5. The Queen Mary (Long Beach, California)
The stately Cunard liner RMS Queen Mary (launched in 1934) has spent far too long slumming it as a tourist attraction (1967-) in California’s seedy Long Beach and would be far better placed moored off Canvey Island, with steerage and lower decks used to house “illegals”. Sunak could plausibly demand the QM’s return solely due to the lèse-majesté of Frank Sinatra setting his 1966 heist flick Assault on a Queen aboard the vessel.
6. The SS Mendi Bell (South Africa)
The South African troopship SS Mendi sank off the Isle of Wight on 21 February 1917 when accidentally rammed by the Royal Mail packet-boat SS Darro. In 2018, then PM Theresa May handed the ship’s bell to President Cyril Ramaphosa at a ceremony in Cape Town. As it was in British maritime waters, an overly generous gesture, Sunak may conclude.
7. The Franklin wrecks of HMS Terror and HMS Erebus (Canada)
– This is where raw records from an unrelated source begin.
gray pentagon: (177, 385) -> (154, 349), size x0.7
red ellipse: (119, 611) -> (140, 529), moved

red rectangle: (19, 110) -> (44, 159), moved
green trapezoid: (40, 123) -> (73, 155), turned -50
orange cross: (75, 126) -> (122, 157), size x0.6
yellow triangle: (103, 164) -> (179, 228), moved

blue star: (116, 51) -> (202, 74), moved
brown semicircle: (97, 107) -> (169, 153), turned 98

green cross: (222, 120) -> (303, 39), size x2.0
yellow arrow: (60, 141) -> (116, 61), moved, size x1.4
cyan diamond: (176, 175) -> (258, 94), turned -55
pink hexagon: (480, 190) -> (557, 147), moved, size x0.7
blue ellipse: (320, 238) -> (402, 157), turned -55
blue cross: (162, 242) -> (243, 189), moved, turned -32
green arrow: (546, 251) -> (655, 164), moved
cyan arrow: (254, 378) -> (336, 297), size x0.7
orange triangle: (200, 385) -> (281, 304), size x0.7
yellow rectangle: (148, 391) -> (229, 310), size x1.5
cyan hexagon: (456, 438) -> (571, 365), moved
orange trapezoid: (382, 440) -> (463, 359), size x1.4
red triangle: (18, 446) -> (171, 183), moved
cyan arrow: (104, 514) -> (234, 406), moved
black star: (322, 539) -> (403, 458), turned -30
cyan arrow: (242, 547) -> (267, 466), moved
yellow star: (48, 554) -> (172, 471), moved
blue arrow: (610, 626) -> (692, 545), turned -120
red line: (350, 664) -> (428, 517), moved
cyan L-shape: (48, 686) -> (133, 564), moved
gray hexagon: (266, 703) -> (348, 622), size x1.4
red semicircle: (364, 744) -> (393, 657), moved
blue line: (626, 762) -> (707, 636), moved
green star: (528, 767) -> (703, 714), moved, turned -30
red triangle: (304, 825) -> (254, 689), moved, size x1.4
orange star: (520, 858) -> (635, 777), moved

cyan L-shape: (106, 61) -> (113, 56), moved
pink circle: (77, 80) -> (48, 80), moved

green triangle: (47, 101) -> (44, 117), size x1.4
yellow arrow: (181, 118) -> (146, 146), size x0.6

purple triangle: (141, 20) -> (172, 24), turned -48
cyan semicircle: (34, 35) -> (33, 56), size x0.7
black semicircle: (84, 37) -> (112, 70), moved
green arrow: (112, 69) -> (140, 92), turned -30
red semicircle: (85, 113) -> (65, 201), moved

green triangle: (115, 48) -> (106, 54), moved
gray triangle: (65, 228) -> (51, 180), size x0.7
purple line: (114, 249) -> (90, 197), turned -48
Only discovered in 2014 and 2016, these previously lost early 19-century Arctic exploration ships were abandoned in 1848 on an expedition through the northwest passage with all crew members presumed dead. In 2018 defence secretary Gavin Williamson gifted the remains to Canada. The voyage was the subject of the AMC drama series The Terror, which depicted the vessel being haunted by the monstrous spirit polar bear Tuunbaq. So we may ask that, if found, the beast’s frozen corpse should be deposited with Sir Gavin for safekeeping.
8. Anglo-Saxon silver (Denmark)
Danegeld, they called it. Overcharging, the UK government may say, as there’s supposedly more AngloSaxon silver in Denmark than in Great Britain, taken from this fair isle by the Vikings. Time for a refund and compensation for this early form of EU-style chicanery.
9. The Vercilli Book (Italy)
The oldest of the four Old English Poetic Codices (the others being the Exeter Book in Exeter Cathedral Library, the Junius manuscript in the Bodleian Library, and the Nowell Codex in the British Library) has been languishing in Vercilli, Piedmont, since at least 1218. Bearing in mind Rishi’s friendship with Italian far right PM Meloni, isn’t it time to bring this one home?
10. Henry VIII’s letters to Anne Boleyn (the Vatican)
Sneaky, smut-obsessed Catholic clergy allegedly stole these entirely private missives to thwart Henry VIII’s attempted annulment of his marriage to Catherine of Aragon. As leader of the Tory party, Sunak has a duty to protect the confidential musings of those who lead the ship of state. So, hand ’em over, Francis.
11. AA Milne’s actual Winnie-thePooh (New York)
Like Paddington Bear (isn’t he Peruvian?) Winnie-the-Pooh is an British icon. So to find the poor fellow and friends Tigger, Piglet, Kanga, and Eeyore on display in New York’s Public Library is nothing short of a disgrace. We say free the Pooh Five – prisoners in Manhattan since 1956!
12. Captain Cook’s Yorkshire Cottage (Melbourne, Australia)
In order to commemorate the man who claimed to have discovered Australia, Cook’s North Yorkshire cottage was moved lock, stock and barrel to Melbourne in 1934. OK, so Cook never actually lived there – it was built by his parents. But surely we can swap it for some stolen Indigenous Australian artefacts?